Example: Create an alert that will notify you via email if the web app becomes unresponsive:

Portal > Application Insights resource > Availability > Add Test option > Rules (Alerts) > set action group for availability alert > Configure notifications (email, SMS)

Application Map: find issues and understand app's structure. It labels each part as a "component". Components can run on various servers and appear individually or as roles under one key. The whole app is displayed. Components provide performance and failure data. Rename by changing "cloud role name".

Monitor a local web API by using Application Insights

// This forces HTTPS
builder.Services.AddApplicationInsightsTelemetry();
builder.Services.AddServiceProfiler();

appsettings.json:

"ApplicationInsights": {
  // Needed to send telemetry data to Application Insights
  "InstrumentationKey": "instrumentation-key"
}

Trust local certificates: dotnet dev-certs https --trust

Azure Monitor

  • Azure Monitor: Infrastructure and multi-resource monitoring, including hybrid and multi-cloud environments.
  • Application Insights: Application-level monitoring (application performance management - APM), especially for web apps and services.

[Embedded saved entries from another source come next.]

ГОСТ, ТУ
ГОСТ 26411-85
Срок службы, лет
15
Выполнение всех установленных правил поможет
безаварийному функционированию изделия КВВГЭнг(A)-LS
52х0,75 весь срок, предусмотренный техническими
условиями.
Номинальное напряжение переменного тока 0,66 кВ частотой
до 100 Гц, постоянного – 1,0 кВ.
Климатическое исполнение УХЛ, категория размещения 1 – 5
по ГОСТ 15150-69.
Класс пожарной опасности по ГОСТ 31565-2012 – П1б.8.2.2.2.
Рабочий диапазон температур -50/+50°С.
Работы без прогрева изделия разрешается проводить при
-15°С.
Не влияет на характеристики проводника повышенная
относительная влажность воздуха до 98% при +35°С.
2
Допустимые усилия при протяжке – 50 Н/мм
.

Application Insights data can also be viewed in Azure Monitor for a centralized experience.

Records subscription-level events, such as modifications to resources or starting a virtual machine.

Diagnostic Settings: Allows sending the activity log to different locations:

  • Log Analytics workspace: Utilize log queries for deep insights (Kusto queries) and complex alerting. By default events are retained for 90 days, but you can create a diagnostic setting for longer retention.
  • Azure Storage account: For audit, static analysis, or backup. Less expensive, and logs can be kept there indefinitely.
  • Azure Event Hubs: Stream data to external systems such as third-party SIEMs and other Log Analytics solutions.

NOTE: az monitor activity-log cannot display data from Application Insight telemetry!

Configuring

Connection string

From env var APPLICATIONINSIGHTS_CONNECTION_STRING. Controls where telemetry is sent.

Metric Source Scaling Rule

Service Bus Queue

  • Message Count: The number of messages currently in the queue.
  • Active Message Count: The number of active messages in the queue.
  • Dead-letter Message Count: The number of messages that have been moved to the dead-letter queue.
  • Scheduled Message Count: The number of messages that are scheduled to appear in the queue at a future time.
  • Transfer Message Count: The number of messages transferred to another queue or topic.
  • Transfer Dead-letter Message Count: The number of messages transferred to the dead-letter queue for another queue or topic.

Azure Blob Storage

  • Blob Count: Number of blobs in a container.
  • Blob Size: Total size of blobs in a container.
  • Egress: Data egress rate.
  • Ingress: Data ingress rate.

Azure Event Hub

  • Incoming Messages: Number of messages received.
  • Outgoing Messages: Number of messages sent.
  • Capture Backlog: Number of messages waiting to be captured.

Azure Redis Cache

  • Cache Hits: Number of successful data retrievals.
  • Cache Misses: Number of failed data retrievals.
  • Get/Set Operations: Number of get/set operations.